(Problem details): From the entries that follow, copy each line containing the word "серый".

(Data records):

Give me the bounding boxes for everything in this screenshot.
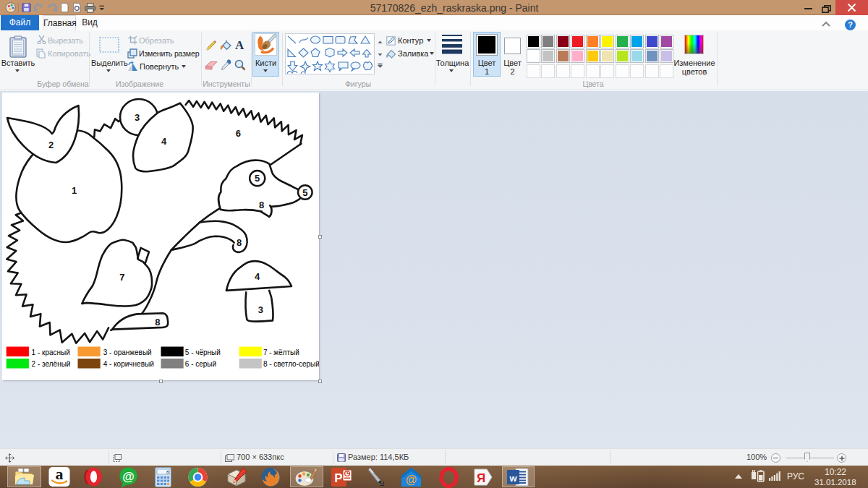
svg-text:1 - красный: 1 - красный [32,348,70,356]
svg-text:4 - коричневый: 4 - коричневый [103,360,154,368]
svg-text:4: 4 [255,271,260,282]
svg-text:6 - серый: 6 - серый [185,360,216,368]
svg-text:5: 5 [302,187,307,198]
svg-text:5 - чёрный: 5 - чёрный [185,348,221,356]
svg-text:3: 3 [258,304,263,315]
svg-text:w: w [509,473,517,484]
svg-text:4: 4 [161,136,167,147]
svg-text:8: 8 [259,200,264,210]
svg-text:2 - зелёный: 2 - зелёный [32,360,71,368]
svg-text:6: 6 [236,128,241,139]
svg-text:Я: Я [477,471,485,485]
svg-text:8: 8 [155,317,160,328]
svg-text:1: 1 [72,185,77,196]
svg-text:5: 5 [255,173,260,184]
svg-text:P: P [334,471,342,485]
svg-text:3: 3 [135,112,140,123]
svg-text:3 - оранжевый: 3 - оранжевый [103,348,152,356]
svg-text:a: a [56,467,64,483]
svg-text:7 - жёлтый: 7 - жёлтый [263,348,299,356]
svg-text:8 - светло-серый: 8 - светло-серый [263,360,319,368]
svg-text:7: 7 [119,272,124,283]
svg-text:@: @ [406,474,417,486]
svg-text:@: @ [122,470,135,484]
svg-text:8: 8 [237,237,242,248]
svg-text:2: 2 [48,140,54,150]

(Exercise answer):
svg-text:6 - серый: 6 - серый [185,360,216,368]
svg-text:8 - светло-серый: 8 - светло-серый [263,360,319,368]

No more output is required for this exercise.